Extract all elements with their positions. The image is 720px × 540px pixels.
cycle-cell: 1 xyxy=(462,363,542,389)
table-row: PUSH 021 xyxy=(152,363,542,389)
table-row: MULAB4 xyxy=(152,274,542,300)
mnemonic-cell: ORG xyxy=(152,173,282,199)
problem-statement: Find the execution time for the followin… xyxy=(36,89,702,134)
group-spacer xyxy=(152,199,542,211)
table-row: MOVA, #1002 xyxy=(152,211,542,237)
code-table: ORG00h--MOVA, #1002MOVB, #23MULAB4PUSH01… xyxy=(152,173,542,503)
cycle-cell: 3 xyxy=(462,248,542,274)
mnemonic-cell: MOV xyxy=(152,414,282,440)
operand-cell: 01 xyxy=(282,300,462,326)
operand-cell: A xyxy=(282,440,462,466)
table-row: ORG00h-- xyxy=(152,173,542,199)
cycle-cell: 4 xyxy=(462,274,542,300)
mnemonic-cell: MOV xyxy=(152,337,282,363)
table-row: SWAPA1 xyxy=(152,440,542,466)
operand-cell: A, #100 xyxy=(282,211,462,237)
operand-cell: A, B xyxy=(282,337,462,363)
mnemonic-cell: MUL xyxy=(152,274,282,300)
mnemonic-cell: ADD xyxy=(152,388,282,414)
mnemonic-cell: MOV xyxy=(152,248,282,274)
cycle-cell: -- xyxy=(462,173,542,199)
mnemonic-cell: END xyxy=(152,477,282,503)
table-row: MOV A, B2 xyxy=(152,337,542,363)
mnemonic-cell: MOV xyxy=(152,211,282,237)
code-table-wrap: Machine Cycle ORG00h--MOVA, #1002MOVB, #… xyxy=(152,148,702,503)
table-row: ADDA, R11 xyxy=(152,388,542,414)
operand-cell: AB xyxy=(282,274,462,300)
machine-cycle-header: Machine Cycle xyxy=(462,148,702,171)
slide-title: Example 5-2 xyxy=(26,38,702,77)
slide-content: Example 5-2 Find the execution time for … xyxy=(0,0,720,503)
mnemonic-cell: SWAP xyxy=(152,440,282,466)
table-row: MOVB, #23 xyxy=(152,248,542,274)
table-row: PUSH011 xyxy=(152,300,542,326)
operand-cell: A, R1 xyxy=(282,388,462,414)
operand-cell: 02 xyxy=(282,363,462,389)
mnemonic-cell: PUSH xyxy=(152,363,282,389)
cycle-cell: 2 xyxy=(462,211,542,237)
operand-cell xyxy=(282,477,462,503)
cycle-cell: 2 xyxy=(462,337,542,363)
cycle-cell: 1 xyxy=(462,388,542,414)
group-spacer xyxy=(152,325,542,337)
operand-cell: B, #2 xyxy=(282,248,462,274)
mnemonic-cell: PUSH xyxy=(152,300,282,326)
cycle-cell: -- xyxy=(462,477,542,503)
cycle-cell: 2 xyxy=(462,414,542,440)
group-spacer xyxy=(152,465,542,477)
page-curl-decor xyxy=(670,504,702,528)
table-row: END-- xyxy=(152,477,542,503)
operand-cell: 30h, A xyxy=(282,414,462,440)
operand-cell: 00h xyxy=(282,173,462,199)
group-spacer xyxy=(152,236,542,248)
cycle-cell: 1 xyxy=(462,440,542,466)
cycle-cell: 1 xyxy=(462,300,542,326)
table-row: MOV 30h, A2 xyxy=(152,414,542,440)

____

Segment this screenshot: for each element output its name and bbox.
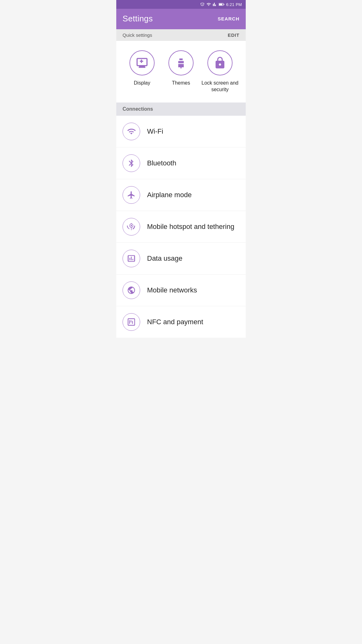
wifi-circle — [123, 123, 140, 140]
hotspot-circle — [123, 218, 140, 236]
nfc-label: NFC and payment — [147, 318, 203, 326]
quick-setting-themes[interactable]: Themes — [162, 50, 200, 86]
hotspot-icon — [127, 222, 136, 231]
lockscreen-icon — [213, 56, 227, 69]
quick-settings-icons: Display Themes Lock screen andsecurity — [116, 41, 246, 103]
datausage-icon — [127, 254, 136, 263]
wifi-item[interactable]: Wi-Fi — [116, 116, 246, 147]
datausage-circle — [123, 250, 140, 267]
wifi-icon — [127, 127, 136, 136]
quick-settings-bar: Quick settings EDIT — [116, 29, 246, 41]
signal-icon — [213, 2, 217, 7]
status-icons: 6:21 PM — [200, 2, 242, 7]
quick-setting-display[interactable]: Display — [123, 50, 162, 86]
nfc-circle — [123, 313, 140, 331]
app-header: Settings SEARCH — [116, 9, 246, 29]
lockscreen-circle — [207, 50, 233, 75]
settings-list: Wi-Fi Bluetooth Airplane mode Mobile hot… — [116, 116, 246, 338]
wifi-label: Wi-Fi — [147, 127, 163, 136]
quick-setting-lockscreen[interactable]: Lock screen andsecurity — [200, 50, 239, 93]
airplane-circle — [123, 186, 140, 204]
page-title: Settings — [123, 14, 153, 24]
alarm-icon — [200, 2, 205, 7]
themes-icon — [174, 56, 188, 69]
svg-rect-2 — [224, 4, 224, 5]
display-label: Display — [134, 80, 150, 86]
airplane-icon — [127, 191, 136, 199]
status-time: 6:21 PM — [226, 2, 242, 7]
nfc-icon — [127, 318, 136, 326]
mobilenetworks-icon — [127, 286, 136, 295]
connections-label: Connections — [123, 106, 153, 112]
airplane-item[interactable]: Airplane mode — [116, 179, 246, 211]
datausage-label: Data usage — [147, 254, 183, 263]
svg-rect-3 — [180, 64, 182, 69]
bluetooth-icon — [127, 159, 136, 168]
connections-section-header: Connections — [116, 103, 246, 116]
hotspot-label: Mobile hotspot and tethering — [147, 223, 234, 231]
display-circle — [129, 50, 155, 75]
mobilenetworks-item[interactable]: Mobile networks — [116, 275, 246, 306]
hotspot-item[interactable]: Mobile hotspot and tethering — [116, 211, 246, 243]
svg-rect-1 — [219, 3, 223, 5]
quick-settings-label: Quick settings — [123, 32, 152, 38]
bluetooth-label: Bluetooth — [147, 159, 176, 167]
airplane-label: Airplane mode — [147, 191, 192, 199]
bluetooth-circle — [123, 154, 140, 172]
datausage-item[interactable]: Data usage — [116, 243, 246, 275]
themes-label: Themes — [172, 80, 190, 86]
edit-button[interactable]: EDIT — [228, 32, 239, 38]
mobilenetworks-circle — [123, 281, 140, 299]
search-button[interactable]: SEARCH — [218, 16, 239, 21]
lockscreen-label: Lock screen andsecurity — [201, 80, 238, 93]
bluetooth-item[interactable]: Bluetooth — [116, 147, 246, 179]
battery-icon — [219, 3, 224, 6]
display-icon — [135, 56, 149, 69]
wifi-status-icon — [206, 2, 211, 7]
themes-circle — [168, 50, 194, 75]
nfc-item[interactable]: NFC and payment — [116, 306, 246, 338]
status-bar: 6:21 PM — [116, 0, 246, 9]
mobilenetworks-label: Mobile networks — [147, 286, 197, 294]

____

## YOUR GOAL
Each line above that contains "wifi" counts once; report the total of such lines and nothing more.

## ANSWER TO THE PROBLEM
5